Our first pick-able Zucchinis from our nursery garden arrived on July 1. We fought over them. Who would get them! What size is appropriate? I prefer the small zucchinis less than 8” long. Some of our workers feel they’re getting ripped-off unless their summer squash is the size of a small dog.
Now we have so many we can’t give them away!
My Wife and I look forward to the arrival of zucchini season. She’s a vegetarian after all (occasionally she’ll eat fish and that’s how we’ve managed to stay together). In the few days since the advent of zucchini-season-2016… we’ve enjoyed fried zucchini, sautéed zucchini, zucchini pie, zucchini linguini (she just bought a device at WalMart for rendering our summer squash into pasta-like strips!).
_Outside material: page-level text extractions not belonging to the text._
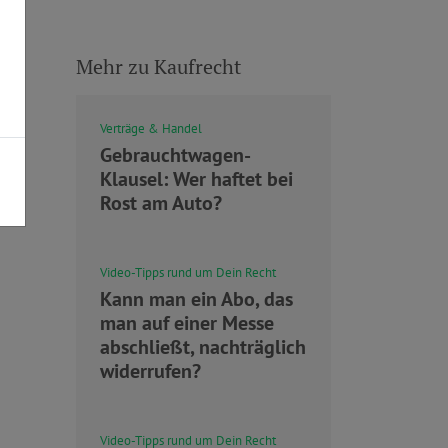
Mehr zu Kaufrecht
Verträge & Handel
Gebrauchtwagen-
Klausel: Wer haftet bei
Rost am Auto?
Video-Tipps rund um Dein Recht
Kann man ein Abo, das
man auf einer Messe
abschließt, nachträglich
widerrufen?
Video-Tipps rund um Dein Recht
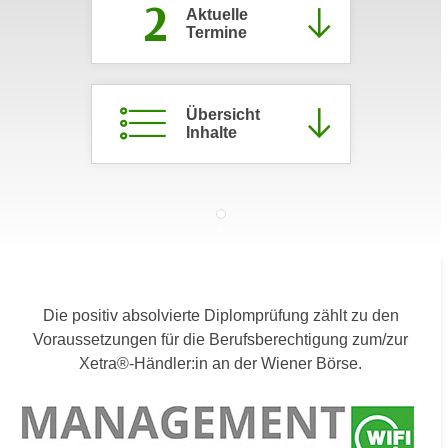
2
Aktuelle
c
i
Termine
h
m
t
m
e
u
n
Übersicht
n
Inhalte
S
g
i
v
e
e
,
r
d
w
a
e
s
n
s
d
Die positiv absolvierte Diplomprüfung zählt zu den
w
e
Voraussetzungen für die Berufsberechtigung zum/zur
i
n
Xetra®-Händler:in an der Wiener Börse.
r
w
a
i
u
r
c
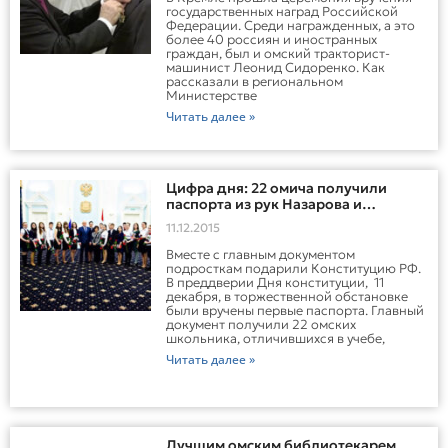
государственных наград Российской
Федерации. Среди награжденных, а это
более 40 россиян и иностранных
граждан, был и омский тракторист-
машинист Леонид Сидоренко. Как
рассказали в региональном
Министерстве
Читать далее »
Цифра дня: 22 омича получили
паспорта из рук Назарова и
Родниной
11.12.2015
Вместе с главным документом
подросткам подарили Конституцию РФ.
В преддверии Дня конституции, 11
декабря, в торжественной обстановке
были вручены первые паспорта. Главный
документ получили 22 омских
школьника, отличившихся в учебе,
Читать далее »
Лучшим омским библиотекарем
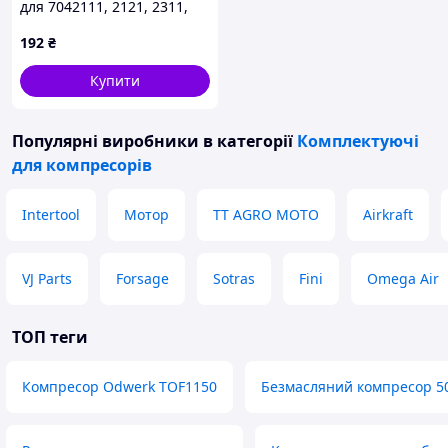
для 7042111, 2121, 2311,
3131, 3141, 3515, 3525
192
₴
Купити
Популярні виробники
в категорії
Комплектуючі
для компресорів
Intertool
Мотор
TT AGRO MOTO
Airkraft
VJ Parts
Forsage
Sotras
Fini
Omega Air
ТОП теги
Компресор Odwerk TOF1150
Безмасляний компресор 5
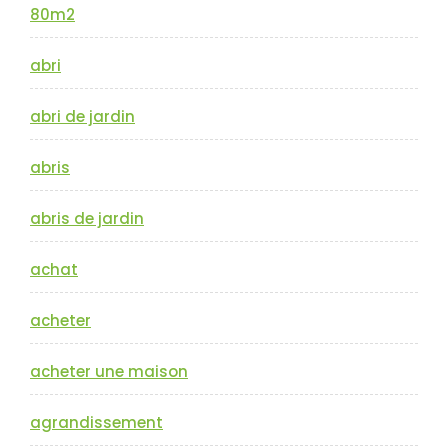
80m2
abri
abri de jardin
abris
abris de jardin
achat
acheter
acheter une maison
agrandissement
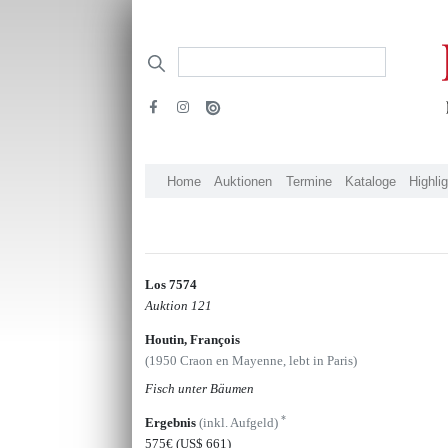
Home
Auktionen
Termine
Kataloge
Highli
Los 7574
Auktion 121
Houtin, François
(1950 Craon en Mayenne, lebt in Paris)
Fisch unter Bäumen
*
Ergebnis
(inkl. Aufgeld)
575€
(US$ 661)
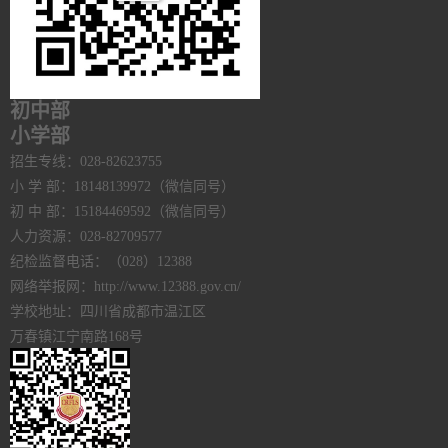
初中部
小学部
招生专线：028-82623755
小 学 部：18148139972（微信同号）
初 中 部：15184469592（微信同号）
人力资源：028-82709577
纪检监督电话：（028）12388
网络举报网：http://www.12388.gov.cn/
学校地址：四川省成都市温江区
万春镇江宁南路168号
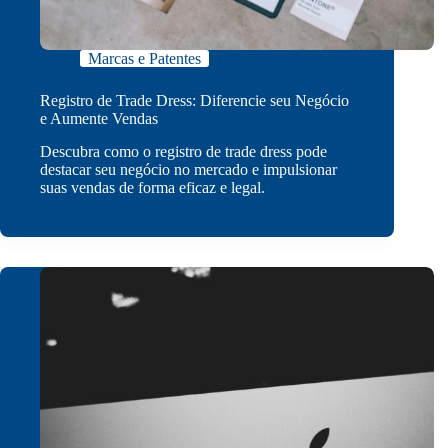
Marcas e Patentes
Registro de Trade Dress: Diferencie seu Negócio
e Aumente Vendas
Descubra como o registro de trade dress pode
destacar seu negócio no mercado e impulsionar
suas vendas de forma eficaz e legal.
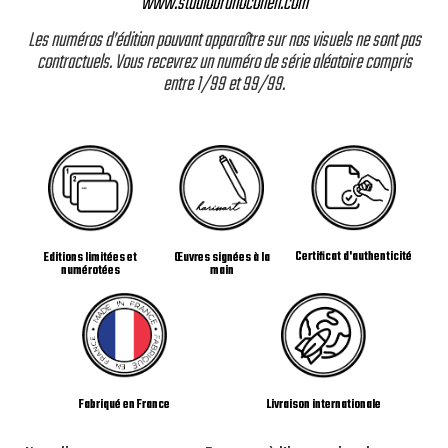
www.studiobrunocohen.com
Les numéros d’édition pouvant apparaître sur nos visuels ne sont pas
contractuels. Vous recevrez un numéro de série aléatoire compris
entre 1/99 et 99/99.
Certificat d'authenticité
Editions limitées et
Œuvres signées à la
numérotées
main
Livraison internationale
Fabriqué en France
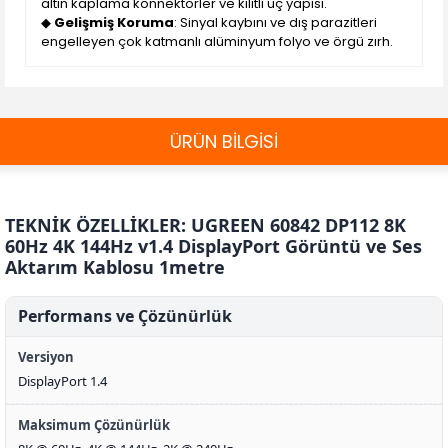
altın kaplama konnektörler ve kilitli uç yapısı.
◆
Gelişmiş Koruma
: Sinyal kaybını ve dış parazitleri
engelleyen çok katmanlı alüminyum folyo ve örgü zırh.
ÜRÜN BİLGİSİ
TEKNİK ÖZELLİKLER: UGREEN 60842 DP112 8K
60Hz 4K 144Hz v1.4 DisplayPort Görüntü ve Ses
Aktarım Kablosu 1metre
Performans ve Çözünürlük
Versiyon
DisplayPort 1.4
Maksimum Çözünürlük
Ahead, hopefully, lies zucchini-casserole, zucchini soup, zucchini bread (we call it booger-bread because of the green flecks), zucchini burgers…and a host of other zucchini dishes like ‘ratatouille’. (the eggplants aren’t far behind the zucchini!)
Some folks enjoy those giant summer squash with seeds the size of Susan B Anthony dollars. The American Public never accepted those dollars…and we do not appreciate zucchini seeds of similar diameter. (nothing against Susan B, a great Lady no doubt, as far as we know, she must have done something notable to warrant a commemorative coin.)
The Garden Club of Greater Cleveland is launching a sale/contest which includes a blue ribbon for ‘the largest zucchini’.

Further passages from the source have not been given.